Liberté conditionnelle
Lu dans le cadre du Challenge Dragon organisé par Catherine
Editions Actes - Sud : collection Lettres japonaises
2001 / 295 pages
Il y a des livres qui nous offre un véritable bonheur de lecture et je peux dire que ce roman en fait partie.
J'ai aimé l'extrême justesse avec laquelle l'auteur a aborder ce thème : la réinsertion sociale des criminels. Comment raconter, expliquer, voir justifier un geste aussi fatal que celui de tuer. Akira Yoshimura nous emmène tout doucement, dans les méandres d'un esprit torturé par la jalousie et la vengeance, qui ne pourra jamais pardonner, ni s'excuser.
Kikutani le héros de cette histoire va sortir en liberté conditionnelle, après 15 ans de prison alors qu'il est condamné à perpétuité. Il est pris en charge à sa sortie par un tuteur qui va l'aider à se réinsérer dans la société.
Kikutani a beaucoup de mal à retrouver une existence normale. Son passé le poursuit, le hante. Il sait qu'il ne pourra pas redevenir "l'homme d'avant". Le professeur de japonais dans un lycée de jeunes filles, un homme reconnu et respecté. En 15 ans, le japon est devenu un pays extrêmement moderne. Il le savait par la télévision qu'il regardait dans sa cellule. Mais la réalité est beaucoup plus violente. Il va lui falloir beaucoup de temps et l'aide de ses tuteurs pour reprendre une existence indépendante.
Le livre est entièrement construit autour de la réinsertion sociale de Kikutani. Ce qui est très intéressant dans ce roman c'est que nous savons ce qui se passe dans sa tête, ses angoisses, ses peurs, ses inquiétudes et surtout le souvenir de ses crimes. Ce passage à l'acte monstrueux qui a fait du petit professeur sans histoire, un criminel. On sait aussi que malgré les années de prison, il n'a pas pardonné à ceux qu'il a tués.

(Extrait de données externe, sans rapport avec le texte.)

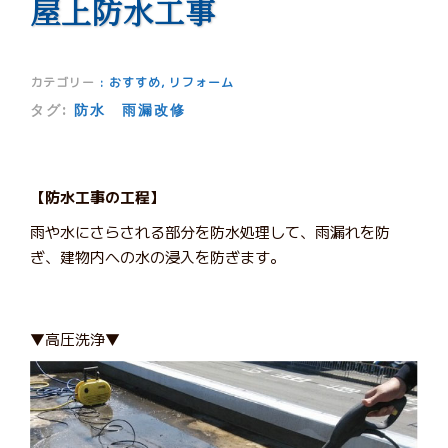
屋上防水工事
カテゴリー
:
おすすめ
,
リフォーム
タグ:
防水
雨漏改修
【防水工事の工程】
雨や水にさらされる部分を防水処理して、雨漏れを防
ぎ、建物内への水の浸入を防ぎます。
▼高圧洗浄▼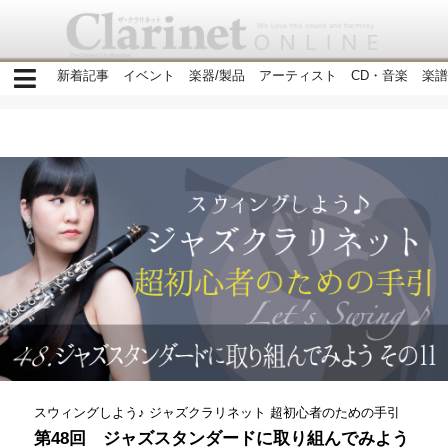
新着記事
イベント
楽器/製品
アーティスト
CD・音楽
楽譜
スウィングしよう♪ ジャズクラリネット 超初心者のための手引
第48回 ジャズスタンダードに取り組んでみよう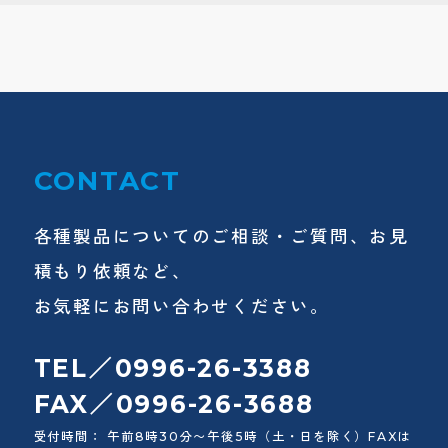
CONTACT
各種製品についてのご相談・ご質問、お見
積もり依頼など、
お気軽にお問い合わせください。
TEL／0996-26-3388
FAX／0996-26-3688
受付時間： 午前8時30分〜午後5時（土・日を除く）FAXは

Froid, déterminé, il ne regrette pas son geste. Alors même si Titukani comme pendant ses années de prison est un homme calme, discipliné qui semble avoir une vie exemplaire, le lecteur sait que ce n'est pas le cas. Il est toujours hanté par l'affront qu'il a subi. Kikutani a une personnalité attachante, ses tuteurs sont trop confiants, ils se rassurent même en trouvant des circonstances atténuantes à son crime et décident malgré lui d'accélérer sa réinsertion en lui proposant de se remarier........

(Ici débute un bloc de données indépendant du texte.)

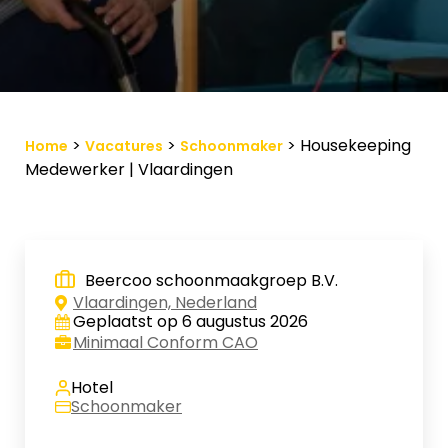
Vacature-alert
Mijn profiel
Bewaarde vacatures
>
>
>
Housekeeping
Home
Vacatures
Schoonmaker
Medewerker | Vlaardingen
Beercoo schoonmaakgroep B.V.
Vlaardingen, Nederland
Geplaatst op 6 augustus 2026
Minimaal Conform CAO
Hotel
Schoonmaker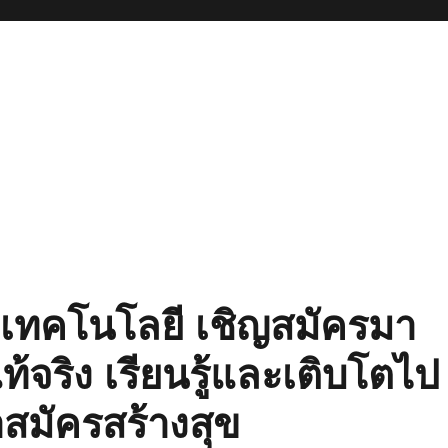
เทคโนโลยี เชิญสมัครมา
ท้จริง เรียนรู้และเติบโตไป
สมัครสร้างสุข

Ce roman nous offre un regard réaliste presque glaçant de l'âme humaine, tout en nous proposant une promenade enrichissante à travers la société japonaise : le travail, les transports en commun, les repas, la condition féminine......
Un roman que l'on n'oublie pas, car ils nous concernent tous.
Extrait de la page 172 :
Il lui semblait que quelque chose d'inconnu était tapi au fond de lui. Etait-ce ce qui avait produit la couleur rouge dont il avait été assailli ? C'était cette couleur éclatante qui l'avait poussé à tuer, il ne trouvait rien d'autre, et c'était impossible à expliquer logiquement à quelqu'un, dans la mesure où lui-même ne le comprenait pas. Tout etait vague, la seule chose certaine étant qu'il n'avait aucun regret, qu'il était même persuadé d'avoir accompli une bonne action.